Ciclones pueden ser más potentes que bomba de Hiroshima

PARIS (AFP) - Huracanes, tifones o ciclones: los nombres cambian según la región, pero los tres designan un mismo fenómeno meteorológico engendrado por violentas depresiones tropicales y capaz de liberar una potencia hasta 10 veces superior a la bomba de Hiroshima.

Bajo el término genérico de ciclón, se habla de "tifones" (palabra de origen chino) cuando se producen en el océano Índico o de "huracanes" ("hunraken" era el "dios de las tempestades" para los indios caribeños) cuando se forman en el Atlántico y en el Pacífico oriental.

Este tipo de fenómenos, potencialmente mortíferos y devastadores, se producen en épocas del año bien precisas.

El periodo ciclónico se extiende de enero a marzo en el hemisferio sur y de julio a octubre en el Atlántico Norte y en el Caribe. En el noroeste del Pacífico y en la zona norte del Índico, los ciclones golpean todo el año, aunque particularmente de mayo a octubre.

Los ciclones se forman únicamente por encima de los mares cálidos y necesita la conjunción de varios factores: agua de una temperatura igual o superior a los 26,6 grados, una cantidad suficiente de humedad en la atmósfera, y una perturbación tropical que produzca torbellinos.

Al contacto con el océano, el aire se calienta y se eleva por encima del mar, lo que produce un descenso de la presión atmosférica formando una espiral de aire más fresco hacia el centro de la depresión.

Este aire inestable, cargado de vapor de agua, provoca la formación de nubes, produciendo una actividad tormentosa cuya amplitud crece de manera proporcional al calor y a la humedad.

El ciclón comienza a disiparse en cuanto toca tierra o cuando atraviesa aguas más frías, al estar privado de su fuente de calor.

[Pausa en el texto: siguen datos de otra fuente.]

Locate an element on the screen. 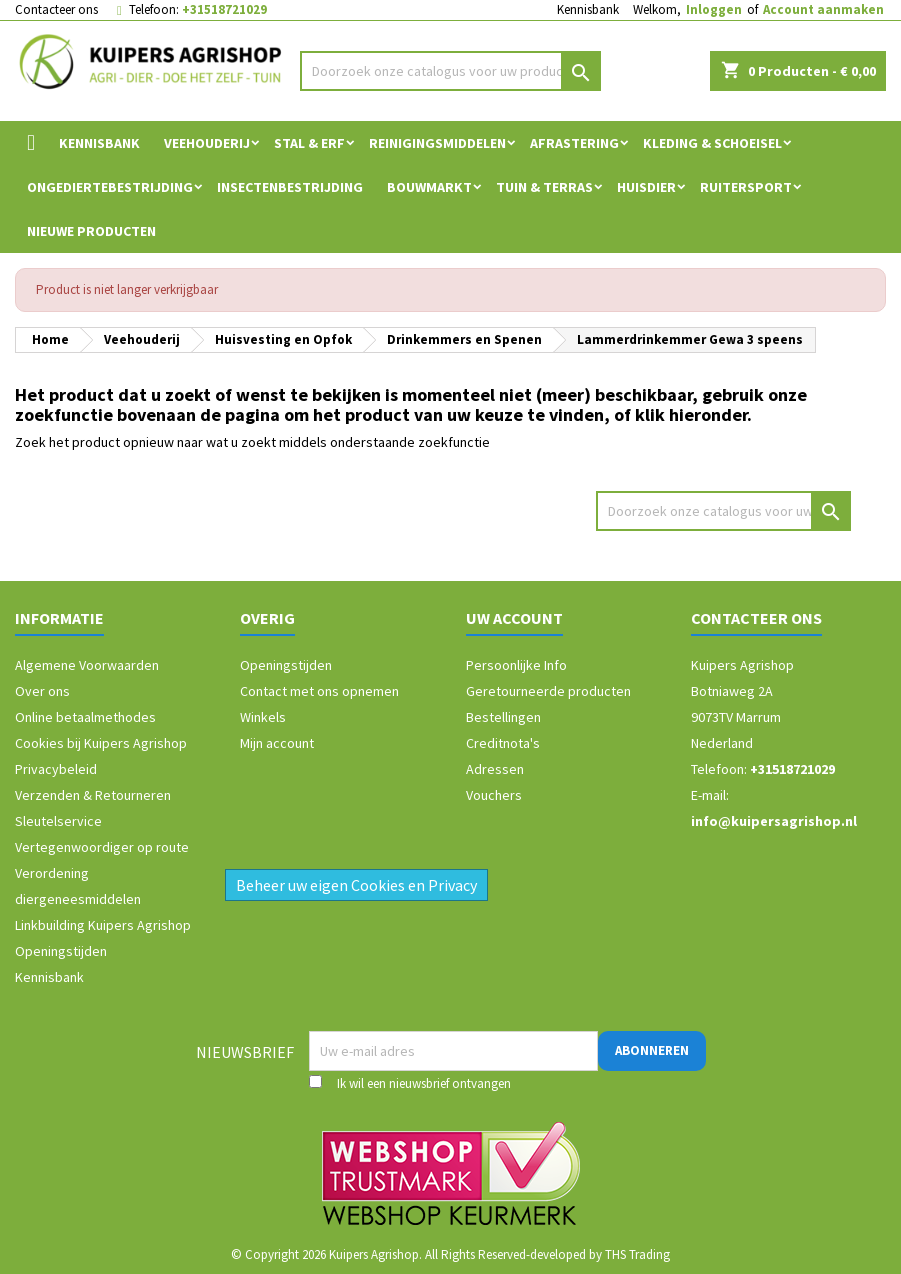 The image size is (901, 1274). Account aanmaken is located at coordinates (823, 9).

Estas perturbaciones tropicales, cuyo diámetro puede varias entre los 300 metros y los 1.000 km, se desplazan a una velocidad de alrededor 30 km/h, generalmente de este a oeste y su recorrido puede durar una semana, en la que recorren miles de kilómetros.

En el Atlántico, el ciclón Faith atravesó 12.500 km en 1966. San Ciriaco en 1899 y Ginger en 1971 duraron 28 días en el estado de huracán o tormenta.

Estos vientos violentos están acompañados por lluvias torrenciales.

Los ciclones se clasifican según la fuerza del viento: de 62 km/h a 117 km/h se habla de tormenta tropical. Por encima de eso hay una escala del 1 al 5 (de menor a mayor intensidad) designando ésta última a los fenómenos acompañados por vientos superiores a los 250 km/h.

Sin embargo, el centro, lo que suele llamarse el ojo del huracán, está formado por una columna de entre 8 a 100 km de aire calmoso. Tanto, que los pájaros pueden volar.

Aunque no hay un acuerdo unánime, los climatólogos consideran "probable" que el cambio climático provoca un aumento de los fenómenos extremos, tanto en frecuencia como en intensidad.